> **Page segmentation data**
--------------------
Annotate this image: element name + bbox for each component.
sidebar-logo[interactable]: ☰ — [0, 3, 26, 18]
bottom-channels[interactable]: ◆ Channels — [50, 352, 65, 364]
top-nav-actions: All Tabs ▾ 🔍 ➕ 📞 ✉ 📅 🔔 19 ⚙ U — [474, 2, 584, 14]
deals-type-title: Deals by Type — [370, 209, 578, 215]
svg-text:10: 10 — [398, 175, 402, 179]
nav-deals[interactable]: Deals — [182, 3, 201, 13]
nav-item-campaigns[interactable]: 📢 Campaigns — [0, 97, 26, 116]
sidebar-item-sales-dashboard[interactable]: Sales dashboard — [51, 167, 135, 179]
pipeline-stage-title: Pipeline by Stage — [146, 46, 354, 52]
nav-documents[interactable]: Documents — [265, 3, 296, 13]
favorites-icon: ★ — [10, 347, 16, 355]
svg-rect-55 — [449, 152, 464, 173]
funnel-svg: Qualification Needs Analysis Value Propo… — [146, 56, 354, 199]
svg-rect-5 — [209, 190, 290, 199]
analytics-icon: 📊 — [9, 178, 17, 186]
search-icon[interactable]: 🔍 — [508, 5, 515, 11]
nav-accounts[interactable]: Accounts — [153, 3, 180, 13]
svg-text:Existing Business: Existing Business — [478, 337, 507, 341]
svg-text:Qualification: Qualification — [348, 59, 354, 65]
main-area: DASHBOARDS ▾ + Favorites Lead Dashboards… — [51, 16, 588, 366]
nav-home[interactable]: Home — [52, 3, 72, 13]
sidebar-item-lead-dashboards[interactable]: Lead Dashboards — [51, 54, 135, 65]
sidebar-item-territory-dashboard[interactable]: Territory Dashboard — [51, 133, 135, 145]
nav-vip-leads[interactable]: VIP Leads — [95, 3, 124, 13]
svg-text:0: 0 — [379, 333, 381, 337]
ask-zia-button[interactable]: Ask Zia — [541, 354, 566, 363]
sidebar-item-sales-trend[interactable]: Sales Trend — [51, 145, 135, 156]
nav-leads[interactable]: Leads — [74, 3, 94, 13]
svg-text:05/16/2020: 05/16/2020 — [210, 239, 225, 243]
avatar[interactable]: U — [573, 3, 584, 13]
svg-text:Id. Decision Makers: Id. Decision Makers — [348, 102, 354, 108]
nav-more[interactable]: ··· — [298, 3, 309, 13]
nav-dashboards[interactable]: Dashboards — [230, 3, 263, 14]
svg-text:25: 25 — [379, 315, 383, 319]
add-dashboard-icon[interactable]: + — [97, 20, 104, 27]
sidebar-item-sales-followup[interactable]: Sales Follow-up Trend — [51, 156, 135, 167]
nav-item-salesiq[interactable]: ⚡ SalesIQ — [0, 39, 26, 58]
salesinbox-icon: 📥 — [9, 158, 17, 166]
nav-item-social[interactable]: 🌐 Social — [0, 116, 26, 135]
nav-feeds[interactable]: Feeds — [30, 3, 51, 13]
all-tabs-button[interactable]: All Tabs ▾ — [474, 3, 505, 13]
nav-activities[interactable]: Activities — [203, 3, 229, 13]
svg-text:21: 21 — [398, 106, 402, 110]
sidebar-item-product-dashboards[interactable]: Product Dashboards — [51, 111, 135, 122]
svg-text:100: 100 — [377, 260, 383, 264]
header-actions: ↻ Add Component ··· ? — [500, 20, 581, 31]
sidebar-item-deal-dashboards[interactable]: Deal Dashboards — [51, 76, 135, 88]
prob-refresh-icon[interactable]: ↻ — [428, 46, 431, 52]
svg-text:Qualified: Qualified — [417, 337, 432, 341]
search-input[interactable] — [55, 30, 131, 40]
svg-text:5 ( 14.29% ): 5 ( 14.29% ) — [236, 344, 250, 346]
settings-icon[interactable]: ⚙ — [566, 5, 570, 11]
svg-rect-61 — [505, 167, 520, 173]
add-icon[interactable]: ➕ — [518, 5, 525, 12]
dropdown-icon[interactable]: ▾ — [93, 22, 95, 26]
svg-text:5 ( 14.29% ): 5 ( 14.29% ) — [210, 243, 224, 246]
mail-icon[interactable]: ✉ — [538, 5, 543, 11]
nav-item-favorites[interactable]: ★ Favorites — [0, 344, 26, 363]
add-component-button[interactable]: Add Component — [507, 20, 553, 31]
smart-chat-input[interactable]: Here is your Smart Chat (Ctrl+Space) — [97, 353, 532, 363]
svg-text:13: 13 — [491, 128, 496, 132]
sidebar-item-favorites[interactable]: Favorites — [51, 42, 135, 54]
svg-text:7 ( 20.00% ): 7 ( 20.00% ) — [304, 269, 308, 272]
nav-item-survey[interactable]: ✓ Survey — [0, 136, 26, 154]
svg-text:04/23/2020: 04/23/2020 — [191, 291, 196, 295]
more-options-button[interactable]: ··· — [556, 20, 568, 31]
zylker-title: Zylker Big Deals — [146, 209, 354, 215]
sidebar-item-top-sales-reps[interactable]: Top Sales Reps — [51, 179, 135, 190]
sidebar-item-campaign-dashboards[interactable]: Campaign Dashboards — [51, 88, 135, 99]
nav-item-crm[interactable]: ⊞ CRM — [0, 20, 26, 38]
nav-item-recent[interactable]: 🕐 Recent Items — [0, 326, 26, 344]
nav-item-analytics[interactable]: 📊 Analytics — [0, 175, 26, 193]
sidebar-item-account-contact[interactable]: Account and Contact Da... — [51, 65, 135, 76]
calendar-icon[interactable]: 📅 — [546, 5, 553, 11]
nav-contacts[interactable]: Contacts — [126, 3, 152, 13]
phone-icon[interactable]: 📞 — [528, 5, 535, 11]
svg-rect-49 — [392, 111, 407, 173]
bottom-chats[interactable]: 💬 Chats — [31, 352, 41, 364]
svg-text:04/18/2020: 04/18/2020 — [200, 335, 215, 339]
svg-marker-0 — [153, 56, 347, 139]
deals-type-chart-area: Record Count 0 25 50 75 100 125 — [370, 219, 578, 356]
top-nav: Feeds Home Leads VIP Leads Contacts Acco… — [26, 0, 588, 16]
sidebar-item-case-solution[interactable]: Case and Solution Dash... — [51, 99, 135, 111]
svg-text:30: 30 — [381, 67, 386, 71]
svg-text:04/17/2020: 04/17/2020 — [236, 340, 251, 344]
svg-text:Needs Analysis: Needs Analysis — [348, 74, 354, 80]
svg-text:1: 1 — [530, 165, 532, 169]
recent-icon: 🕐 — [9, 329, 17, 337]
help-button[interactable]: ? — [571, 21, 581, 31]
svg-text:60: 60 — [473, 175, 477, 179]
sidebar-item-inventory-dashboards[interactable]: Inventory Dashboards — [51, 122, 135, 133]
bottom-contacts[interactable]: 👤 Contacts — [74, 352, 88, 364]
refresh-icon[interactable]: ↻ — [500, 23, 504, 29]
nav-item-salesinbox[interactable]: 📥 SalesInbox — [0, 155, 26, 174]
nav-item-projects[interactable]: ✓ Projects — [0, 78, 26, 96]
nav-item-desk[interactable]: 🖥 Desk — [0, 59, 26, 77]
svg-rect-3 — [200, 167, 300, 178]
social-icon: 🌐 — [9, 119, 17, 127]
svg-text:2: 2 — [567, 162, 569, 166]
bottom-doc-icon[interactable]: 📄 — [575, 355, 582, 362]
--------------------
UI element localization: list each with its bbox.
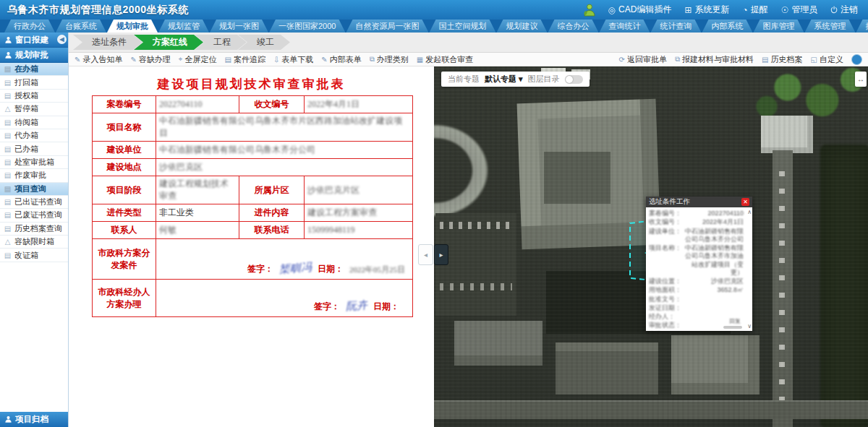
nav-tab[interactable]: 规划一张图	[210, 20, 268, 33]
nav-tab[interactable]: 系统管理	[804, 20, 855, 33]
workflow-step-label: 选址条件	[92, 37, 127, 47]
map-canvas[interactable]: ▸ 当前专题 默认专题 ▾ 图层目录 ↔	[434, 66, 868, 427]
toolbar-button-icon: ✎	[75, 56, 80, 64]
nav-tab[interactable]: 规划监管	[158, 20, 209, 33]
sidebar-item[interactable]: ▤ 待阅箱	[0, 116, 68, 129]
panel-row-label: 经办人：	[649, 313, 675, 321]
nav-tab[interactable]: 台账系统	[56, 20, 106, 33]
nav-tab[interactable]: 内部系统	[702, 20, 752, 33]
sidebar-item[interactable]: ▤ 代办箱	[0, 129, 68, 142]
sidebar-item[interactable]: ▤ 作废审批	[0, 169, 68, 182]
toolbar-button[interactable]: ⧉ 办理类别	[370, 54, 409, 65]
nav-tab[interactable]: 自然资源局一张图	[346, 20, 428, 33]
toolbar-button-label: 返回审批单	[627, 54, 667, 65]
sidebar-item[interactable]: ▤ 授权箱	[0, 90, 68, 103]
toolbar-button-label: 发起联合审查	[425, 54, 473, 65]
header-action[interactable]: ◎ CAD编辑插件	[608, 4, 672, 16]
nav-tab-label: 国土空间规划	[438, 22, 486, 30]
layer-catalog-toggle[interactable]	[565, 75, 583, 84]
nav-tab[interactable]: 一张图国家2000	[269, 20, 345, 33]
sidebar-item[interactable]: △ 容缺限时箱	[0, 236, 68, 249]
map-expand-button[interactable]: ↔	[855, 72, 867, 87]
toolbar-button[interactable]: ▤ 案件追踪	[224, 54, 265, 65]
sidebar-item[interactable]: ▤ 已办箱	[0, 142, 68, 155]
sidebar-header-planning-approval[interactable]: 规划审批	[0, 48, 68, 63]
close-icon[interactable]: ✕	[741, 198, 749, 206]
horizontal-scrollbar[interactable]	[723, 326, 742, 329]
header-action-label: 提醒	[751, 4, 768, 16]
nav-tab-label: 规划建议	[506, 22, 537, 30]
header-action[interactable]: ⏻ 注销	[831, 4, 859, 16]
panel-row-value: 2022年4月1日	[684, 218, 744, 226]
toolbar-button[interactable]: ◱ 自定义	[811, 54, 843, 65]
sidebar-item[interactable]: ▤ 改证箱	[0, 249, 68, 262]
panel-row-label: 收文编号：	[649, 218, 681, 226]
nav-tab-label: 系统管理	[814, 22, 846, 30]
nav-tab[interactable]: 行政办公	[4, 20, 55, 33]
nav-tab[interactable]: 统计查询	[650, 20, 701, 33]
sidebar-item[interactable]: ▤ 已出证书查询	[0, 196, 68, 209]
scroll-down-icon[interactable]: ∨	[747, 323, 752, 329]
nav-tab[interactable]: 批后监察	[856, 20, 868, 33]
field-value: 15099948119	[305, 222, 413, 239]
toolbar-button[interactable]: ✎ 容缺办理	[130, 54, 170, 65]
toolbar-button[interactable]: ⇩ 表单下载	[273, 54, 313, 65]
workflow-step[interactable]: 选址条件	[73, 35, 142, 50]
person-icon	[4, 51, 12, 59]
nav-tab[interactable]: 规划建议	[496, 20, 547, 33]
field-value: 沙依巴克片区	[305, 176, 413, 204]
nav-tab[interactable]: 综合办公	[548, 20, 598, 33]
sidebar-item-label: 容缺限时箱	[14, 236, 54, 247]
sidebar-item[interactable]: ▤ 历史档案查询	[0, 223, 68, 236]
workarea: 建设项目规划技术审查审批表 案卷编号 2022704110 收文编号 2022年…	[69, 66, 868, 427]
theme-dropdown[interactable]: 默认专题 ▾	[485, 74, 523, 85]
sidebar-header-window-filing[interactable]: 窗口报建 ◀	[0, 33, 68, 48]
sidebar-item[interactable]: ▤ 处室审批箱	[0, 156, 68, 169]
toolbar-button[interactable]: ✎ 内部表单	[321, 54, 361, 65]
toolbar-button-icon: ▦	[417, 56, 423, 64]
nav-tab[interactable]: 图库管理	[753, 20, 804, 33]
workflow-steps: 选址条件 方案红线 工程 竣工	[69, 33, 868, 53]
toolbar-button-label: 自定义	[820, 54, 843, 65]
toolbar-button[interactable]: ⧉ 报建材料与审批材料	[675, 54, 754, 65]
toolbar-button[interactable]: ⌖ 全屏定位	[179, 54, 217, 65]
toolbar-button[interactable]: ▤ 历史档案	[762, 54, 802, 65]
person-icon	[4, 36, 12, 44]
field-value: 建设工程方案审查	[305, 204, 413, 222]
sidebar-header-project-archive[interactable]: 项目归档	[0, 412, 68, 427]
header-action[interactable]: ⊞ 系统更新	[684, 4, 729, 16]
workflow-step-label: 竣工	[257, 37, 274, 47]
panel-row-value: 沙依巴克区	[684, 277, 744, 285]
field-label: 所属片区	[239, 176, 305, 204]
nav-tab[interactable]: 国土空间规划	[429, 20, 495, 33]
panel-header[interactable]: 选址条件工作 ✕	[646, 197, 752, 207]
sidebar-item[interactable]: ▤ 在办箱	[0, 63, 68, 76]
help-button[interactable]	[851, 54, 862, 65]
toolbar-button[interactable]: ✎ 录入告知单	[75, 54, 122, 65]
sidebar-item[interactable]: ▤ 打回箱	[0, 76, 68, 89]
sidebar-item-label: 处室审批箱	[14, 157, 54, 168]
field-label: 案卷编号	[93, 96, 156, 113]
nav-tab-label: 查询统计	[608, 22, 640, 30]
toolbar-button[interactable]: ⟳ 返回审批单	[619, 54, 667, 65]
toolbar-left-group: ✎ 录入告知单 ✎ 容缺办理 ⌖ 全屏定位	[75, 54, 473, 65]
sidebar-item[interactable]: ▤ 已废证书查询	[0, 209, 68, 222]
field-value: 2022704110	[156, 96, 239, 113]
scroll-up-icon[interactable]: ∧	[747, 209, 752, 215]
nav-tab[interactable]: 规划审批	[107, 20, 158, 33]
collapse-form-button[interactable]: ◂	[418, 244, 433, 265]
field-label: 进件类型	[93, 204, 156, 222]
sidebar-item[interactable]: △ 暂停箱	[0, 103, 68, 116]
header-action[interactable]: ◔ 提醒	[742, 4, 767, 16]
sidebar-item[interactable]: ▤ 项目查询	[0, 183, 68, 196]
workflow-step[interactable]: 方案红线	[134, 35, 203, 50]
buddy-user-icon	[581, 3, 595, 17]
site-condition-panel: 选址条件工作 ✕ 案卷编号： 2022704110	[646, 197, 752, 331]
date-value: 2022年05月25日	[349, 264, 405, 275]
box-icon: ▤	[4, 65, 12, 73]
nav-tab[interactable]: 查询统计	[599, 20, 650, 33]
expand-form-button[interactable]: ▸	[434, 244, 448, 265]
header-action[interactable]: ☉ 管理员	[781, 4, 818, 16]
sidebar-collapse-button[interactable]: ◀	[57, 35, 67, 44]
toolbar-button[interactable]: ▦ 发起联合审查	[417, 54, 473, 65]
--------------------
> **YOUR INSTRUCTIONS**
Gather each line in the entries above where the string "more" is found.

> **EXERCISE SOLUTION**
nav-more[interactable]: ··· — [298, 3, 309, 13]
more-options-button[interactable]: ··· — [556, 20, 568, 31]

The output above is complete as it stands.